One feature that’s rather nifty is the ability to easily find your mouse pointer by rapidly shaking your mouse or shaking your finger on the trackpad. Doing this will enlarge the mouse pointer so that it’s easier to spot.
Too many times I’ve tried to find that small mouse pointer on my screen, shaking around the mouse as I do it, but this new feature should make that process a bit easier.
However, if you don’t have this problem quite as much, it’s a feature that you probably won’t use, and if anything it can get in the way, since you could easily activate it even if you’re not trying to find your mouse pointer.
If you don’t want this feature, here’s how to disable the mouse pointer gesture in OS X El Capitan.
Disabling the OS X El Capitan Mouse Pointer Gesture
A feature like this in OS X can be pretty useful, especially if you have a big monitor or use multiple monitors for your display setup. However, if you only use a 13-inch MacBook, it’s probably fairly easy to spot your mouse pointer.
This is why those who don’t need to feature can find this little gesture a bit annoying at times, since it’s pretty easy to activate whenever you wiggle the cursor. It can also be annoying when you edit photos or play a game.
Luckily, this feature is easy to turn off so that you never have to deal with it again.
Simply open up System Preferences and navigate to Accessibility > Display.
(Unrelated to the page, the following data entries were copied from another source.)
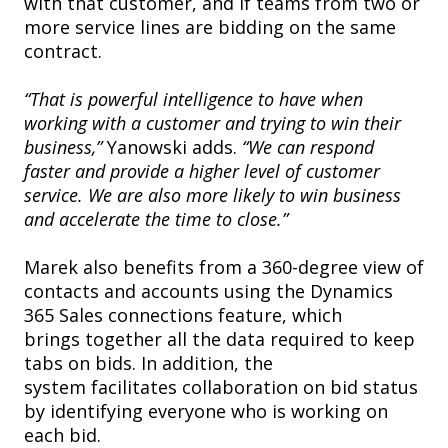
with that customer, and if teams from two or
more service lines are bidding on the same
contract.
“That is powerful intelligence to have when
working with a customer and trying to win their
business,”
Yanowski adds.
“We can respond
faster and provide a higher level of customer
service. We are also more likely to win business
and accelerate the time to close.”
Marek also benefits from a 360-degree view of
contacts and accounts using the Dynamics
365 Sales connections feature, which
brings together all the data required to keep
tabs on bids. In addition, the
system facilitates collaboration on bid status
by identifying everyone who is working on
each bid.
From there, uncheck the box that says Shake mouse pointer to locate.
This is perhaps a hidden feature that some users may not know about and they can discover it by accident pretty easily, but if you have a smaller screen, like a laptop, it’s a feature you probably won’t use a lot, if ever.
There are a handful of other settings that you might want to adjust while you’re at it, including getting the old Mission Control back where you were able to group windows by app. By default this is disabled, but you can easily enable it in System Preferences > Mission Control.
You can also have OS X save your Apple ID password whenever you download a free app and only require a password when you’re actually purchasing an app. Go into System Preferences > App Store to customize this setting.
You can even hide the menu bar at the top just like you would with the dock, allowing it to stay hidden until you needed it. Go to System Preferences > General and check the box next to Automatically hide and show the menu bar. This will hide the menu bar just like the dock, and whenever you need to access it, just move your mouse to the top of the screen to unhide it.